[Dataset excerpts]
___

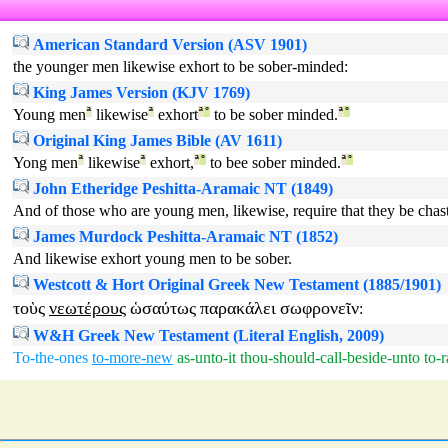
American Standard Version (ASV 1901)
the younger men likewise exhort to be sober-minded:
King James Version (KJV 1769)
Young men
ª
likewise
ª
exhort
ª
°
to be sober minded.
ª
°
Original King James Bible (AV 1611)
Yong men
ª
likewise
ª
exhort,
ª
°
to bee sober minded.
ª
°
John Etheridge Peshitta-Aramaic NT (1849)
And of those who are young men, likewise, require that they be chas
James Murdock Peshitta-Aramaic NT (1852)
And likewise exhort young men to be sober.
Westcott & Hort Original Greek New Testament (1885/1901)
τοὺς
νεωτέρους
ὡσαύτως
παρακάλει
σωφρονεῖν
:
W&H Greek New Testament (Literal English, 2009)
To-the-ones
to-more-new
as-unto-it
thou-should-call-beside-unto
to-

___

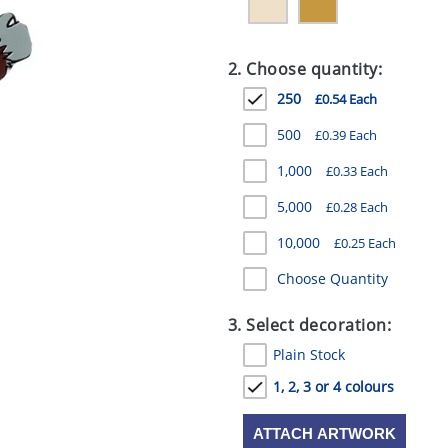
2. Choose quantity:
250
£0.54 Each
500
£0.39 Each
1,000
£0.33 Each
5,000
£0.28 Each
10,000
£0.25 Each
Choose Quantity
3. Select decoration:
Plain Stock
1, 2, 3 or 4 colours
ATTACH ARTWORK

___

**TASK DETAILS**
Every line above that includes the word "exhort" must appear in the answer.

**EXERCISE RESPONSE**
the younger men likewise exhort to be sober-minded:
exhort
exhort,
And likewise exhort young men to be sober.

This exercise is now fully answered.